I went back home and called Trudy Van Dial at Sojourner Truth. She rang for Garland Burns. When he got on I told him that I was working out of the area office for Mr. Stowe for the day.

“You tell Newgate about it,” I said. “He can call up Stowe if he has any problems with it. And make sure that Archie is getting to his assignments.”

“Sure thing, Mr. Rawlins,” Burns said.

“Anything else, Garland?”

“That policeman, Sergeant Sanchez, talked to me and Mrs. Plates yesterday,” the clean-shaven young Christian Scientist said in his schoolboy way.

“Yeah?”

“What he mostly asked about was you.”

“Really?” I said in my most perplexed tone. “Oh, well. See you tomorrow, Mr. Burns.”

“Okay. Bye now, Mr. Rawlins.”

I drove the long ride out to Watts but I wasn’t going to work that day. I went all the way down to 116th Street and the first home I ever owned.

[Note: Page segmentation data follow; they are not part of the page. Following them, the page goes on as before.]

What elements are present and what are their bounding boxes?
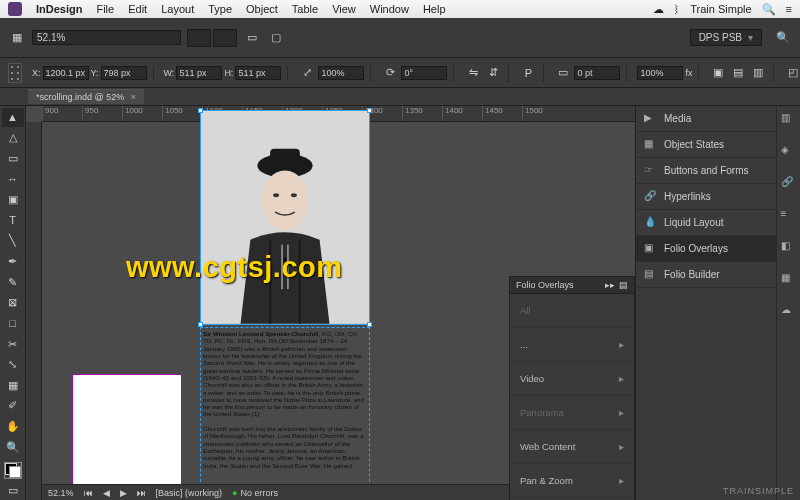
page-spread[interactable] xyxy=(72,374,182,500)
page-tool[interactable]: ▭ xyxy=(2,149,24,168)
layers-icon[interactable]: ◈ xyxy=(781,144,797,160)
links-icon[interactable]: 🔗 xyxy=(781,176,797,192)
overlay-row-panzoom[interactable]: Pan & Zoom▸ xyxy=(510,464,634,498)
content-collector-tool[interactable]: ▣ xyxy=(2,190,24,209)
view-mode-toggle[interactable]: ▭ xyxy=(2,481,24,500)
zoom-field[interactable] xyxy=(32,30,181,45)
stroke-field[interactable] xyxy=(574,66,620,80)
menu-object[interactable]: Object xyxy=(246,3,278,15)
overlay-row-video[interactable]: Video▸ xyxy=(510,362,634,396)
selection-handle[interactable] xyxy=(367,108,372,113)
reference-point[interactable] xyxy=(8,63,22,83)
status-errors[interactable]: No errors xyxy=(232,488,278,498)
opacity-field[interactable] xyxy=(637,66,683,80)
selection-handle[interactable] xyxy=(198,108,203,113)
folio-overlays-panel[interactable]: Folio Overlays ▸▸ ▤ All ...▸ Video▸ Pano… xyxy=(509,276,635,500)
flip-h-icon[interactable]: ⇋ xyxy=(464,64,482,82)
rectangle-tool[interactable]: □ xyxy=(2,314,24,333)
gap-tool[interactable]: ↔ xyxy=(2,170,24,189)
pencil-tool[interactable]: ✎ xyxy=(2,273,24,292)
panel-menu-icon[interactable]: ▤ xyxy=(619,280,628,290)
line-tool[interactable]: ╲ xyxy=(2,232,24,251)
user-label[interactable]: Train Simple xyxy=(690,3,751,15)
ruler-tick: 900 xyxy=(42,106,82,121)
bridge-icon[interactable]: ▦ xyxy=(8,29,26,47)
swatches-icon[interactable]: ▦ xyxy=(781,272,797,288)
overlay-row-all[interactable]: All xyxy=(510,294,634,328)
menu-extra-icon[interactable]: ≡ xyxy=(786,3,792,15)
icon-strip: ▥ ◈ 🔗 ≡ ◧ ▦ ☁ xyxy=(776,106,800,500)
screen-mode-icon[interactable]: ▢ xyxy=(267,29,285,47)
type-tool[interactable]: T xyxy=(2,211,24,230)
direct-selection-tool[interactable]: △ xyxy=(2,129,24,148)
hand-tool[interactable]: ✋ xyxy=(2,417,24,436)
y-field[interactable] xyxy=(101,66,147,80)
menu-layout[interactable]: Layout xyxy=(161,3,194,15)
view-mode-normal[interactable] xyxy=(187,29,211,47)
collapse-icon[interactable]: ▸▸ xyxy=(605,280,615,290)
menu-table[interactable]: Table xyxy=(292,3,318,15)
panel-media[interactable]: ▶Media xyxy=(636,106,776,132)
free-transform-tool[interactable]: ⤡ xyxy=(2,355,24,374)
overlay-row-webcontent[interactable]: Web Content▸ xyxy=(510,430,634,464)
panel-folio-builder[interactable]: ▤Folio Builder xyxy=(636,262,776,288)
close-tab-icon[interactable]: × xyxy=(131,92,136,102)
character-icon[interactable]: P xyxy=(519,64,537,82)
panel-hyperlinks[interactable]: 🔗Hyperlinks xyxy=(636,184,776,210)
scale-x-field[interactable] xyxy=(318,66,364,80)
fx-button[interactable]: fx xyxy=(685,68,692,78)
selection-tool[interactable]: ▲ xyxy=(2,108,24,127)
image-frame[interactable] xyxy=(200,110,370,325)
menu-file[interactable]: File xyxy=(96,3,114,15)
scissors-tool[interactable]: ✂ xyxy=(2,335,24,354)
panel-object-states[interactable]: ▦Object States xyxy=(636,132,776,158)
panel-liquid-layout[interactable]: 💧Liquid Layout xyxy=(636,210,776,236)
color-icon[interactable]: ◧ xyxy=(781,240,797,256)
pages-icon[interactable]: ▥ xyxy=(781,112,797,128)
menu-type[interactable]: Type xyxy=(208,3,232,15)
stroke-panel-icon[interactable]: ≡ xyxy=(781,208,797,224)
overlay-row-panorama[interactable]: Panorama▸ xyxy=(510,396,634,430)
text-wrap-3-icon[interactable]: ▥ xyxy=(749,64,767,82)
cloud-icon[interactable]: ☁ xyxy=(653,3,664,16)
flip-v-icon[interactable]: ⇵ xyxy=(484,64,502,82)
panel-buttons-forms[interactable]: ☞Buttons and Forms xyxy=(636,158,776,184)
h-field[interactable] xyxy=(235,66,281,80)
gradient-tool[interactable]: ▦ xyxy=(2,376,24,395)
arrange-icon[interactable]: ▭ xyxy=(243,29,261,47)
search-icon[interactable]: 🔍 xyxy=(774,29,792,47)
document-tab[interactable]: *scrolling.indd @ 52% × xyxy=(28,89,144,104)
status-preset[interactable]: [Basic] (working) xyxy=(156,488,223,498)
nav-prev-icon[interactable]: ◀ xyxy=(103,488,110,498)
nav-last-icon[interactable]: ⏭ xyxy=(137,488,146,498)
nav-first-icon[interactable]: ⏮ xyxy=(84,488,93,498)
app-name[interactable]: InDesign xyxy=(36,3,82,15)
w-field[interactable] xyxy=(176,66,222,80)
menu-view[interactable]: View xyxy=(332,3,356,15)
eyedropper-tool[interactable]: ✐ xyxy=(2,397,24,416)
panel-title: Folio Overlays xyxy=(516,280,574,290)
zoom-tool[interactable]: 🔍 xyxy=(2,438,24,457)
fill-stroke-swatch[interactable] xyxy=(4,462,22,479)
spotlight-icon[interactable]: 🔍 xyxy=(762,3,776,16)
wifi-icon[interactable]: ⧘ xyxy=(674,3,680,15)
x-field[interactable] xyxy=(43,66,89,80)
overlay-row-slideshow[interactable]: ...▸ xyxy=(510,328,634,362)
text-frame[interactable]: Sir Winston Leonard Spencer-Churchill, K… xyxy=(200,327,370,500)
rotate-field[interactable] xyxy=(401,66,447,80)
rectangle-frame-tool[interactable]: ⊠ xyxy=(2,293,24,312)
view-mode-preview[interactable] xyxy=(213,29,237,47)
workspace-switcher[interactable]: DPS PSB ▾ xyxy=(690,29,762,46)
text-wrap-2-icon[interactable]: ▤ xyxy=(729,64,747,82)
menu-edit[interactable]: Edit xyxy=(128,3,147,15)
corner-icon[interactable]: ◰ xyxy=(784,64,800,82)
cc-libraries-icon[interactable]: ☁ xyxy=(781,304,797,320)
menu-window[interactable]: Window xyxy=(370,3,409,15)
text-wrap-icon[interactable]: ▣ xyxy=(709,64,727,82)
panel-folio-overlays[interactable]: ▣Folio Overlays xyxy=(636,236,776,262)
panel-header[interactable]: Folio Overlays ▸▸ ▤ xyxy=(510,277,634,294)
pen-tool[interactable]: ✒ xyxy=(2,252,24,271)
status-zoom[interactable]: 52.1% xyxy=(48,488,74,498)
nav-next-icon[interactable]: ▶ xyxy=(120,488,127,498)
menu-help[interactable]: Help xyxy=(423,3,446,15)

Primo was sitting on the front porch of my house, protected by the overhang from the light drizzle. When I got out of the car he stood up and waved. He yelled something in Spanish into the front door and then limped his way out toward me.

It was in the past couple of years that Primo developed his limp. I didn’t know what had happened and I never asked.

The fence around the yard had been torn down and there were three cars parked on the lawn. One hulk had the engine next to it while another jalopy was up on boxes instead of wheels. The house could have used a touch-up but I knew that it would have been an insult for me to offer to have it painted so I let it ride.

“Easy,” Primo hailed. “How are you, my friend?”

“Well…”

“You don’t have to say it.” Primo smiled, showing me a pitted silver tooth. “I can see that you’re in bad trouble.”

“How can you see that?”

“Because when you’re okay, or maybe just a little bad, you always got a present for us and the kids. You feel like a guest and the guest always brings a gift so everybody knows how happy he is to come there.” Primo raised his hand like a country teacher. “But when you got a problem bringing a gift is like, like a snake making with pretty eyes.”